All but the most Neanderthal of public sector employers pay at least lip service to the concept of equal opportunities these days - witness the 98.9 per cent of chief executives who took the trouble to respond to an NHS Executive survey on the issue, and the 98 per cent of those who say their trust can boast at the very least an equal opportunities policy statement (See News, pages 2-3).

By comparison with much of the private sector - and even other public services - the NHS has much to boast of. Yet how many trusts translate the monitoring programmes and the fine words in their job advertisements into something which really benefits their staff, and by extension the NHS as a whole? This week's NHS Executive report is full of achievements at stage one (more than 90 per cent collect data on job applicants' gender and ethnic origin; a full 85 per cent have a member of staff whose specific duties include equal opportunities issues). But beyond that the picture is less rosy.

One has to wonder why some trusts bother having equal opportunities policies when just over half go to the effort of producing an annual report for their board, when only 40 per cent have a monitoring group to review progress, when little more than a third monitor the take-up of initiatives, and barely 30 per cent ask staff for their views.

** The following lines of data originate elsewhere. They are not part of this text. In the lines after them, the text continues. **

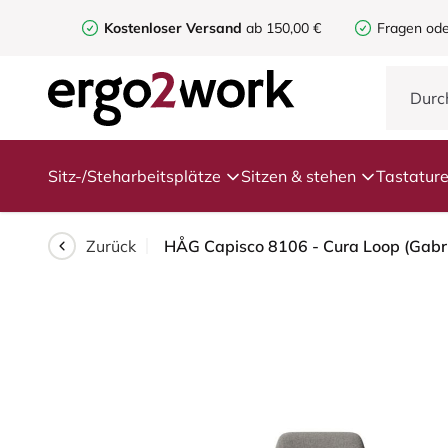
Kostenloser Versand
ab 150,00 €
Fragen ode
Sitz-/Steharbeitsplätze
Sitzen & stehen
Tastatur
Zurück
HÅG Capisco 8106 - Cura Loop (Gabrie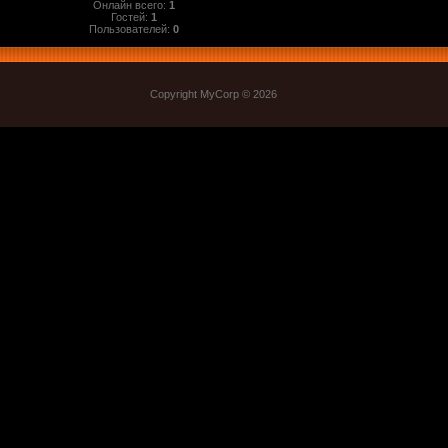
Онлайн всего:
1
Гостей:
1
Пользователей:
0
Copyright MyCorp © 2026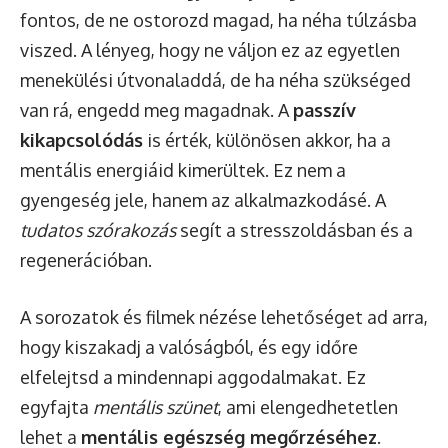
fontos, de ne ostorozd magad, ha néha túlzásba
viszed. A lényeg, hogy ne váljon ez az egyetlen
menekülési útvonaladdá, de ha néha szükséged
van rá, engedd meg magadnak. A
passzív
kikapcsolódás
is érték, különösen akkor, ha a
mentális energiáid kimerültek. Ez nem a
gyengeség jele, hanem az alkalmazkodásé. A
tudatos szórakozás
segít a stresszoldásban és a
regenerációban.
A sorozatok és filmek nézése lehetőséget ad arra,
hogy kiszakadj a valóságból, és egy időre
elfelejtsd a mindennapi aggodalmakat. Ez
egyfajta
mentális szünet
, ami elengedhetetlen
lehet a
mentális egészség megőrzéséhez
.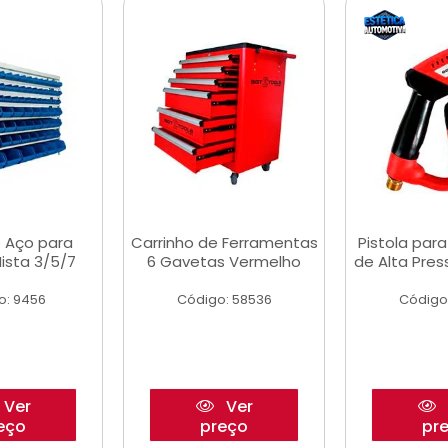
 Aço para
Carrinho de Ferramentas
Pistola par
ista 3/5/7
6 Gavetas Vermelho
de Alta Pre
o: 9456
Código: 58536
Código
Ver
Ver
eço
preço
pr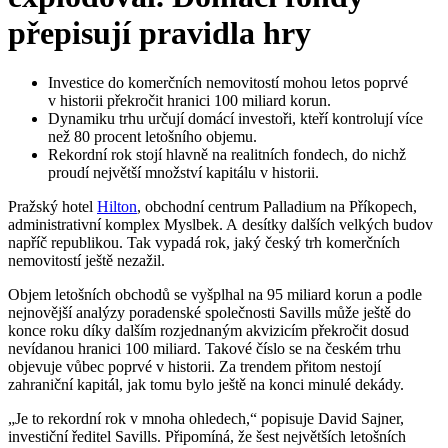
přepisují pravidla hry
Investice do komerčních nemovitostí mohou letos poprvé
v historii překročit hranici 100 miliard korun.
Dynamiku trhu určují domácí investoři, kteří kontrolují více
než 80 procent letošního objemu.
Rekordní rok stojí hlavně na realitních fondech, do nichž
proudí největší množství kapitálu v historii.
Pražský hotel
Hilton
, obchodní centrum Palladium na Příkopech,
administrativní komplex Myslbek. A desítky dalších velkých budov
napříč republikou. Tak vypadá rok, jaký český trh komerčních
nemovitostí ještě nezažil.
Objem letošních obchodů se vyšplhal na 95 miliard korun a podle
nejnovější analýzy poradenské společnosti Savills může ještě do
konce roku díky dalším rozjednaným akvizicím překročit dosud
nevídanou hranici 100 miliard. Takové číslo se na českém trhu
objevuje vůbec poprvé v historii. Za trendem přitom nestojí
zahraniční kapitál, jak tomu bylo ještě na konci minulé dekády.
„Je to rekordní rok v mnoha ohledech,“ popisuje David Sajner,
investiční ředitel Savills. Připomíná, že šest největších letošních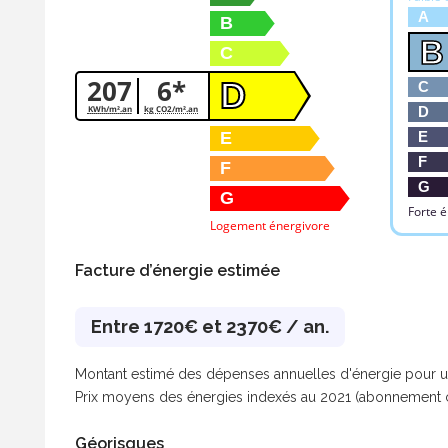
A
B
B
C
207
6*
D
C
KWh/m².an
kg CO2/m².an
D
E
E
F
F
G
G
Forte 
Logement énergivore
Facture d’énergie estimée
Entre 1720€ et 2370€ / an.
Montant estimé des dépenses annuelles d'énergie pour un
Prix moyens des énergies indexés au 2021 (abonnement 
Géorisques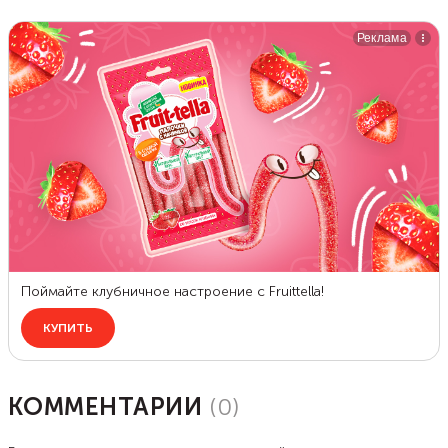
КОММЕНТАРИИ
(
0
)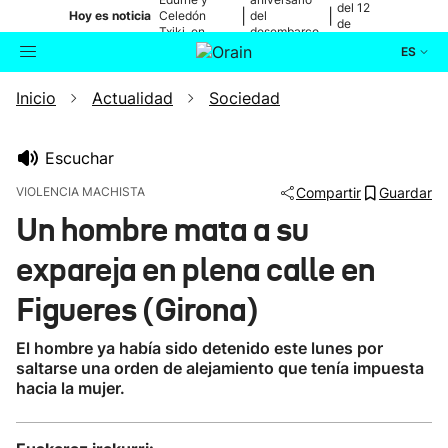
del 12
|
|
Hoy es noticia
Celedón
del
de
Txiki, en
desembarco
agosto
directo
de Elkano
ES
Inicio
Actualidad
Sociedad
Actualidad
Buscador
Política
Escuchar
VIOLENCIA MACHISTA
Compartir
Guardar
Cultura
Un hombre mata a su
expareja en plena calle en
Ikusmiran
Figueres (Girona)
Eguraldia
El hombre ya había sido detenido este lunes por
saltarse una orden de alejamiento que tenía impuesta
hacia la mujer.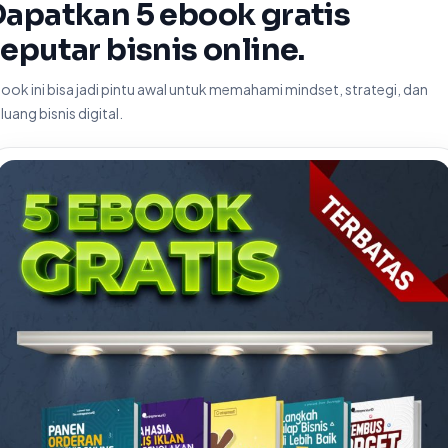
apatkan 5 ebook gratis
eputar bisnis online.
ook ini bisa jadi pintu awal untuk memahami mindset, strategi, dan
luang bisnis digital.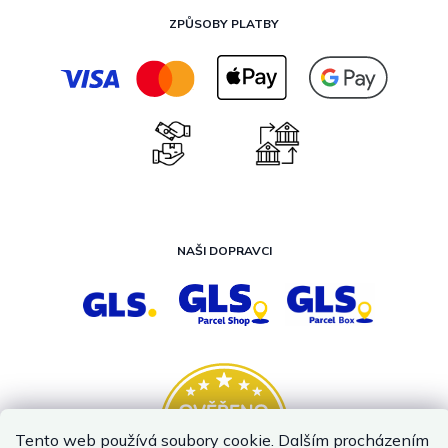
ZPŮSOBY PLATBY
NAŠI DOPRAVCI
Tento web používá soubory cookie. Dalším procházením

And it gets worse. Having developed family-friendly policies aimed at improving recruitment and retention, most don't even tell their staff, according to research by Pay and Workforce Research director John Northrop (See Feature, pages 20-21). Small wonder that there is such a mismatch between the family-friendly opportunities trusts are willing to offer and the value staff place on them.

Will all this change? Many hopes will be riding on the human resource management strategy expected later this month, which will set out a national framework for the NHS in England for the first time. Certainly, as the man who commissioned the research, human resources director Hugh Taylor must be aware of the problems. The challenge he will face is in moving an already burdened NHS beyond the box-ticking fulfilment of targets to making equal opportunities a way of life.